To accomplish this work, we reached out to workers through three primary networks:
- Education and career service providers who serve frontline workers
- Case study leads to include workers in focus groups
- Family, friends, and friends of friends, working in frontline industries
We provided gift cards to participants to demonstrate our appreciation of their time and expertise. We also included a frontline worker from the healthcare sector on our expert advisory committee to support data analysis and provide strategies for worker advancement based on lived experience. By prioritizing the frontline experience, we identified findings that have otherwise been missing from research reports.
We recognize specific limitations to this approach, including the challenge of recruiting frontline workers who are men of color and/or immigrant-origin to participate in interviews. We interviewed workers from retail, healthcare, and hospitality industries, but were unable to recruit worker representatives from manufacturing or construction. We will continue improving outreach and recruitment methods to include an even more representative sample of frontline workers moving forward.
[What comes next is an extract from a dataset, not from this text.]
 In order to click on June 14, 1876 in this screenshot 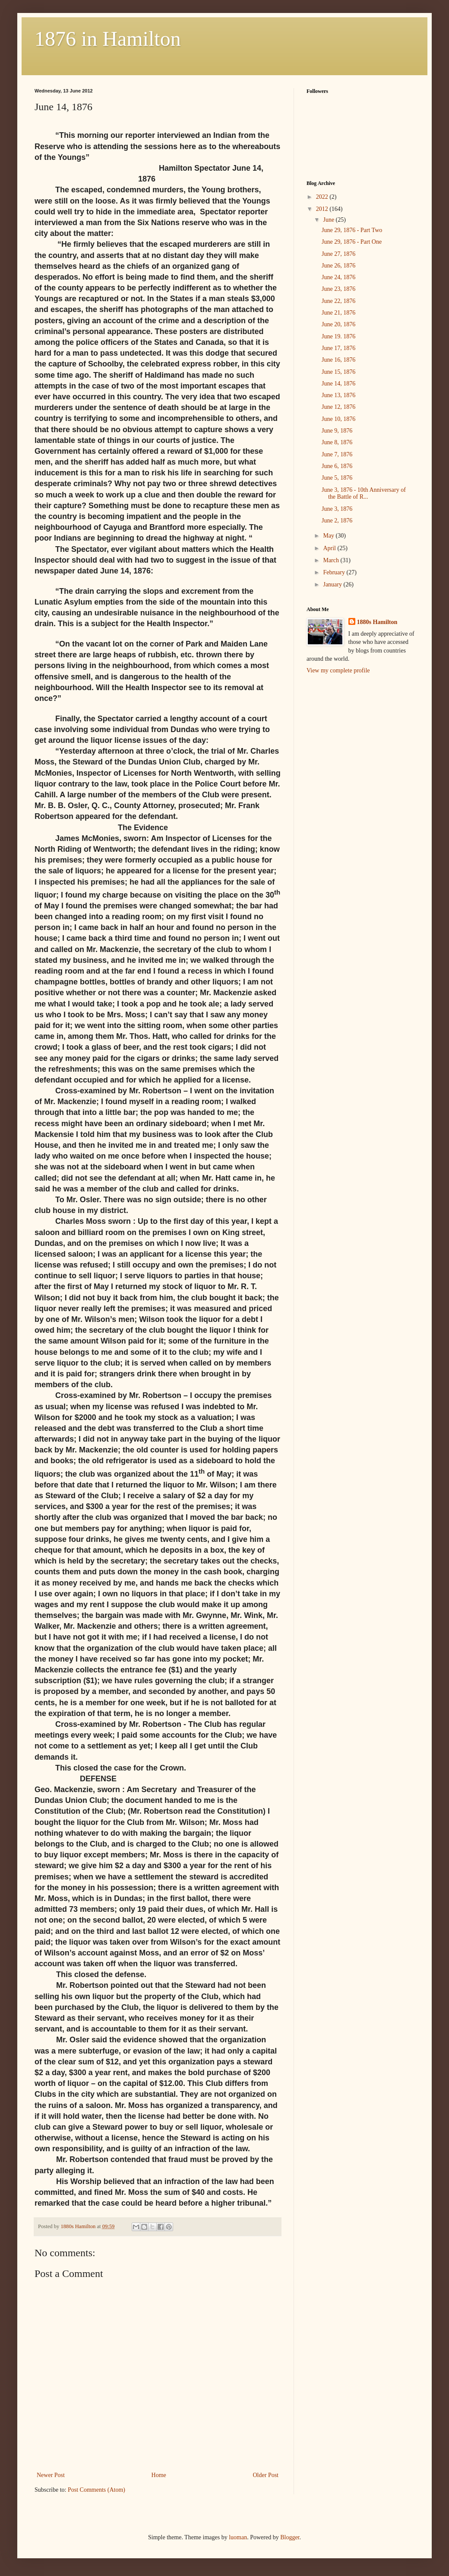, I will do `click(338, 383)`.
Key findings: Stakeholder incentives for data interoperability
Our research revealed that many of the key stakeholder groups, from direct service providers to government agencies and employers, viewed data sharing as an important part of their ability to improve services for frontline workers. But factors such as competing priorities and limited resources often prevented them from establishing cross-sector partnerships and achieving data interoperability to collectively advance opportunities.
So what would incentivize each of the key stakeholder groups to demand and participate in a more collaborative, data-driven, and worker-centered ecosystem?
Workers: Income mobility
Workers are highly incentivized to participate in a data-driven workforce, but struggle to communicate their skills and find opportunities for advancement. They shared that paid, contextualized learning opportunities were the most valuable and support their goal of income mobility.
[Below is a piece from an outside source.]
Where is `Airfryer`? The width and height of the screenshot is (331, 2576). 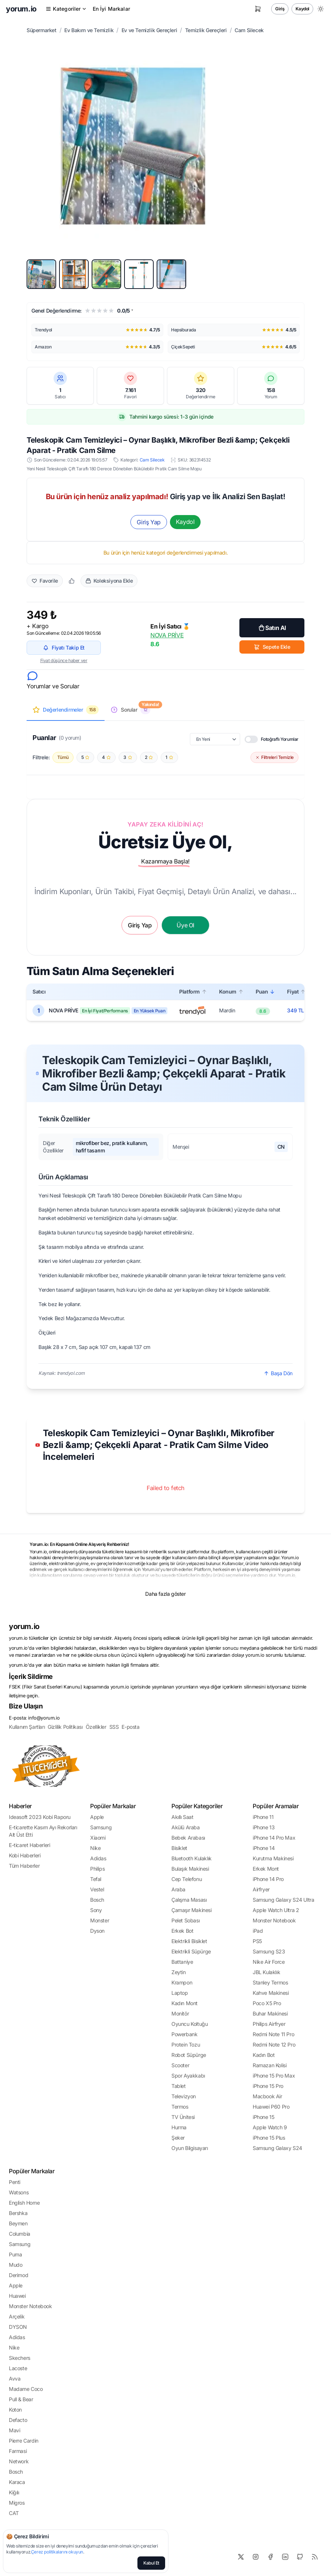
Airfryer is located at coordinates (261, 1889).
Employers: Recruit and retain a skilled workforce in the digital age
Employers want to hire and train staff who can readily apply digital skills alongside core professional skills. Most employers said they want to improve internal training programs for better retention and promotion rates.
Providers: Program completion and long-term worker success
Education and career service providers want to improve outcomes for learners through increased program retention and completion. They also want to integrate data interoperable systems to better match workers to jobs, track long-term outcomes, and measure participant success, such as increased earnings.
Key takeaway: Involve workers in design and development
Today, leaders in government, education, and industry are exploring ways to use technology to better match talent to employment opportunities. These efforts are promising for frontline workers who are looking to leverage their skills and advance in their careers. But, in order for workers to successfully access and use technologies, they must be part of the design and development.
Involving workers in the development of systems, programs, and technologies to support their advancement is a critical step to ensure racial, gender, and digital equity across frontline sectors. For this reason, Digital Promise recommends that communities engage in the process of Inclusive Innovation to collaborate directly with workers in designing the solutions that meet their needs, alongside employers, educators, and community members.